Israeli aircraft flies over Sudan for first time, says Netanyahu
Israeli Prime Minister Benjamin Netanyahu said that an Israeli civilian aircraft had flown through Sudanese airspace for the first time, in what is being seen as another example of warming ties with formerly hostile Arab states.
"The first Israeli airplane passed yesterday over the skies of Sudan. This is quite a change," Netanyahu told American Jewish leaders in Jerusalem on Sunday evening. "Now we're discussing rapid normalisation."
Israeli newspaper Haaretz quoted an Israeli government official, speaking on condition of anonymity, as saying that the plane was "a private Israeli executive jet".
Khartoum said on 5 February it had given Israeli planes initial approval to fly over its territory, two days after Sudan's military leader Abdul Fattah al-Burhan met Netanyahu in Uganda.
Sudan has been part of a decades-old Arab boycott of Israel over its treatment of Palestinians and its illegal occupation of Palestinian and Arab lands.
In the wake of the 1967 Middle East war, in which Israel occupied the Palestinian territories and seized the Golan Heights from Syria, Arab leaders gathered in Khartoum to announce what became known as the "three nos": no peace, no recognition and no negotiations with Israel.
Israel previously considered Sudan a security threat because it suspected Sudan was a conduit for Iran to smuggle munitions over land to the besieged Gaza Strip. In 2009, regional sources said, Israeli aircraft bombed an arms convoy in Sudan.
'Vast changes are coming'
Netanyahu met Burhan two weeks ago for what the Israeli premier's office described as talks aimed at normalising ties.
A Sudanese government spokesman said later that Burhan "did not give a promise of normalising or having diplomatic relations".
Normalising relations with Sudan would allow Netanyahu to burnish his diplomatic credentials just ahead of Israel's 2 March election.
Netanyahu said on Sunday that visible signs of a thaw in relations with Sudan and other Muslim-majority countries were only the tip of the diplomatic iceberg, AFP reported.
"How much is above the surface in an iceberg? It's about 10 percent, he said. "What you're seeing is about 10 percent. Vast changes are coming."
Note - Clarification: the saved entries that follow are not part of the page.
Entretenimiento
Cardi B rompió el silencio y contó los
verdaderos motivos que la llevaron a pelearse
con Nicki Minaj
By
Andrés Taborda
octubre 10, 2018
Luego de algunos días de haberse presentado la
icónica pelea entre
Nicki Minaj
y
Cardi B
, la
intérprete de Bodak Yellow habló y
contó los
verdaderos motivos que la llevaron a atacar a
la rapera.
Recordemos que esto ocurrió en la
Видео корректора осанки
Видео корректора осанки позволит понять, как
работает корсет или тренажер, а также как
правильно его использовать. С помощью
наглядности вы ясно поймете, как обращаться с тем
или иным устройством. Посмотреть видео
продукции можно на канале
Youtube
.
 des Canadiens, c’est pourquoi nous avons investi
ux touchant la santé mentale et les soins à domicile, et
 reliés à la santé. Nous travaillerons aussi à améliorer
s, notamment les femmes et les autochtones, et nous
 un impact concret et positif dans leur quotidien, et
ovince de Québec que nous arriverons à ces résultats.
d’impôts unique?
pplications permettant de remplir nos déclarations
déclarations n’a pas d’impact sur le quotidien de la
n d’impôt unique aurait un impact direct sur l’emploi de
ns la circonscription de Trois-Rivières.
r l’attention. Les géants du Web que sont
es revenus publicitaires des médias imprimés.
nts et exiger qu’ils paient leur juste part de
Khartoum's interim leadership seeks to be removed from a US blacklist and crippling international sanctions. As the administration of US President Donald Trump has pushed its controversial plan for Israel and Palestine in the past month, critics have suggested that the thawing relations between Sudan and Israel could be tied to the removal of US sanctions.
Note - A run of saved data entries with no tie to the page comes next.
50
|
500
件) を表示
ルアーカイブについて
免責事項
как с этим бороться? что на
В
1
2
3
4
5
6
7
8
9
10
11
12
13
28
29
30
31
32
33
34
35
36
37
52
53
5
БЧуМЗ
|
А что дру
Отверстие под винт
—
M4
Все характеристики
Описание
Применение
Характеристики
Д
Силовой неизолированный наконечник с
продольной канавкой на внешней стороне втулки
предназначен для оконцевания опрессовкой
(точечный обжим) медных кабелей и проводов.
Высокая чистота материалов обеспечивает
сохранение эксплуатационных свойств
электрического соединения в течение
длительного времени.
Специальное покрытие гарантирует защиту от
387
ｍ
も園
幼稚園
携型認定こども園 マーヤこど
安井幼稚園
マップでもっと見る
Repatriation of undocumented Sudanese migrants
Gulf Arab countries have made a number of recent moves hinting at warmer ties with Israel, prompted largely by a shared enmity towards Iran.
Netanyahu visited Oman in 2018 and frequently says the boycott of his country is ending, despite the absence of a peace deal with the Palestinian leadership.
Egypt and Jordan are so far the only Arab states to have full diplomatic relations with Israel.
The new air corridor will also take planes over Egypt, which made peace with Israel in 1979, and Chad, which in 2018 restored long-severed relations with Israel, Reuters reported.
Netanyahu said the new route cuts some three hours off flights from Israel to South America.
Israeli commentators have speculated that the new contacts with Khartoum could allow for the repatriation of undocumented Sudanese migrants in Israel, and that Israel could in turn lobby the United States to improve Sudan's standing in Washington.